À detenção por elementos do Grupo paramilitar Wagner em Zémio, uma localidade na província de Haut-Mbomou, na fronteira com a República Democrática do Congo (RDCongo), no passado dia 25, seguiu-se um interrogatório e a abertura de um "processo judicial" contra o detido, que está a ser investigado por alegada “conspiração” contra o Estado em ligação com “grupos armados” rebeldes, segundo o procurador do Ministério Público (MP) centro-africano Benoit Narcisse Foukpio.
De acordo com o MP, em Bangui, capital da RCA, “as primeiras investigações” mostram que o homem detido “esteve em contacto permanente com vários grupos armados (...) com vista a cometer uma conspiração, [um] atentado contra a segurança interna do Estado e atos de incitamento ao ódio e à revolta contra as forças de defesa e de segurança”.
O homem “é titular de dois passaportes”, português e belga, segundo o MP - mas com naturalidade portuguesa, segundo a imprensa local –, nos quais usa os mesmos nomes próprios, mas não o mesmo apelido, e apresenta-se “como consultor da ONG norte-americana” Family Health International 360 (FHI 360).
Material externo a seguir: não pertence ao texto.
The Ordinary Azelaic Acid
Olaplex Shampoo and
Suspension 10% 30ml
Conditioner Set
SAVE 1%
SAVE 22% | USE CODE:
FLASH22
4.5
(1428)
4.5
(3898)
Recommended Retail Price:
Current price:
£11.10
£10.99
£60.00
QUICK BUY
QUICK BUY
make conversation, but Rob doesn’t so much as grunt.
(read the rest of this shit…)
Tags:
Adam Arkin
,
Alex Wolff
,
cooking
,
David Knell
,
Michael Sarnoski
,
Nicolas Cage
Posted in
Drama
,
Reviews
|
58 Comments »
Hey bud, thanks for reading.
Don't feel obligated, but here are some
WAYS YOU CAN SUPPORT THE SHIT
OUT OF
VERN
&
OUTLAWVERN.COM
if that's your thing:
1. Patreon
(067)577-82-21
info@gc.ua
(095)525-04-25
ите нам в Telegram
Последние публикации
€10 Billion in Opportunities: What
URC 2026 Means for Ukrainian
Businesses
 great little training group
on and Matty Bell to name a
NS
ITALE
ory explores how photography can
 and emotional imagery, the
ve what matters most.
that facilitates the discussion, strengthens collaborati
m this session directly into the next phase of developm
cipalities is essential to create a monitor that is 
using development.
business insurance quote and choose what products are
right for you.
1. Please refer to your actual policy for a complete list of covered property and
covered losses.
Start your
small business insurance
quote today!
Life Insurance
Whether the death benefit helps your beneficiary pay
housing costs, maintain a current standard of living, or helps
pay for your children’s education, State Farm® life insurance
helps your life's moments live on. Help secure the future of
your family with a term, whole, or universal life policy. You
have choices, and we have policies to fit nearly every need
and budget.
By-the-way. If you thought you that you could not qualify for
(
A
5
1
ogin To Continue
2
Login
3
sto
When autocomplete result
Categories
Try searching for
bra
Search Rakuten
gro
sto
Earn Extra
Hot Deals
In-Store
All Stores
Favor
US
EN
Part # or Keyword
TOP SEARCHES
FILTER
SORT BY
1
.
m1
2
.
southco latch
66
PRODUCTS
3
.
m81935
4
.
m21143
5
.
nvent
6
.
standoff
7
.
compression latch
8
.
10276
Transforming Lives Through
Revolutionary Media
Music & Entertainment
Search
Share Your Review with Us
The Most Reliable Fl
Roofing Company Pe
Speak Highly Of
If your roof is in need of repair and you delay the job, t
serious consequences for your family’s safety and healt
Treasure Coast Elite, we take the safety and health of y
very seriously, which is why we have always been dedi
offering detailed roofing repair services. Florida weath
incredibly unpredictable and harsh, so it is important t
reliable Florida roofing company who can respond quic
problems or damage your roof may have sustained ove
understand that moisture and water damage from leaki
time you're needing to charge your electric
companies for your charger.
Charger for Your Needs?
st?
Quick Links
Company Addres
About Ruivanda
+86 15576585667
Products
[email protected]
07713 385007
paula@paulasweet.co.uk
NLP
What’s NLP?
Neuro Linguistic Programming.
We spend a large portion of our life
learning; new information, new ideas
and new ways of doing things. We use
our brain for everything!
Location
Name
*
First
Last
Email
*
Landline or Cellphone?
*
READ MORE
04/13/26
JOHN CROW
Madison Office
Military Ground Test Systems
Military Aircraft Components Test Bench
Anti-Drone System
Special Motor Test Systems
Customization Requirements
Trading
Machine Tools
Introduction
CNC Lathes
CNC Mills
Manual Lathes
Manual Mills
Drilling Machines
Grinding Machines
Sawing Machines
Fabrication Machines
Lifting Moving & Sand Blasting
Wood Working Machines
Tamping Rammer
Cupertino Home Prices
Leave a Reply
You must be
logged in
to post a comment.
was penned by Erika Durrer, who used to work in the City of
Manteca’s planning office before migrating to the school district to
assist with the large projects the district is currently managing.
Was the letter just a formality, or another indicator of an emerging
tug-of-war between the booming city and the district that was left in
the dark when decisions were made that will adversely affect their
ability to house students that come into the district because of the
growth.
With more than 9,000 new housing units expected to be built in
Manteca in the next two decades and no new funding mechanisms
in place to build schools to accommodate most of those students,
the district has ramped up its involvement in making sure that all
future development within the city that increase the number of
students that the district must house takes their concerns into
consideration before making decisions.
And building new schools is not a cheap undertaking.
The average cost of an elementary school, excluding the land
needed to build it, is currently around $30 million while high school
O consultor luso-belga é acusado de “fornecimento de meios a grupos subversivos, de falsificação e utilização de falsificações” e “foi colocado à disposição da polícia judiciária de Bangui”, informou ainda o MP centro-africano.
A pretexto do trabalho como funcionário da FHI 360, o detido recolhia junto da população local “informações sobre as operações das milícias locais”, que eram depois “fornecidas aos rebeldes que lutam contra essas milícias”, designadamente a Azande, acusa a justiça centro-africana.
A FHI 360 confirmou à agência France Presse que um dos seus “consultores, que trabalha num programa de desenvolvimento comunitário em Zémio” está “detido pelas autoridades” na RCA.
Esta organização sem fins lucrativos tem uma forte presença em África e apoia programas de prevenção e tratamento do VIH/SIDA, cuidados materno-infantis, melhoria da educação e capacitação económica. Para o efeito, trabalha com os governos locais, as comunidades e outros parceiros para promover mudanças sustentáveis.
A detenção ocorreu no contexto de uma ofensiva do Grupo Wagner, apoiado pelas milícias locais Azande, contra um dos mais poderosos grupos rebeldes, a Union pour la Paix en Centrafrique (UPC).
O “Corbeau News Afrique”, um portal centro-africano de notícias língua francesa, escreve que o luso-belga foi detido pelos mercenários russos porque não tinha consigo os seus documentos de identidade. Os colegas do homem podiam tê-los fornecido aos mercenários, mas não o fizeram por receio de também eles serem presos.
A região de Haut-Mbomou está a “ferro-e-fogo” há vários dias e, ainda segundo o “Corbeau News Afrique”, a repressão da Wagner e dos milicianos Azande tem sido intensa. A sub-prefeita de Djema terá sido detida em circunstâncias semelhantes à do funcionário luso-belga, e, na passada terça-feira, 28 de maio, os mercenários da Wagner convocaram para uma reunião os comerciantes muçulmanos de Zémio, que depois acusaram de possuir armas, encenando um pretenso desarmamento, que se "transformou em humilhação e violência", escreve a publicação.
Nas redes sociais, circulam em contas pró-russas ou próximas da Wagner mensagens com uma fotografia do trabalhador humanitário detido, dando conta de que o seu interrogatório terá revelado que o homem estava a trabalhar como “espião para o Governo dos Estados Unidos”.
Na quinta-feira, Washington impôs sanções económicas a duas empresas centro-africanas ligadas à Wagner, um grupo paramilitar “apoiado pela Rússia”, acusado de “cometer violações generalizadas dos direitos humanos e de apropriação de recursos naturais em vários países africanos”, segundo o Departamento do Tesouro norte-americano.
A República Centro-Africana, um dos países mais pobres do continente africano e que, desde a sua independência de França, em 1960, tem sido afetada por uma sucessão de guerras civis, golpes de Estado e regimes autoritários, é assolada por uma guerrilha multifacetada, conduzida por rebeldes ou grupos armados contra o exército apoiado por mercenários do grupo russo Wagner ou do seu sucessor, o Africa Corps.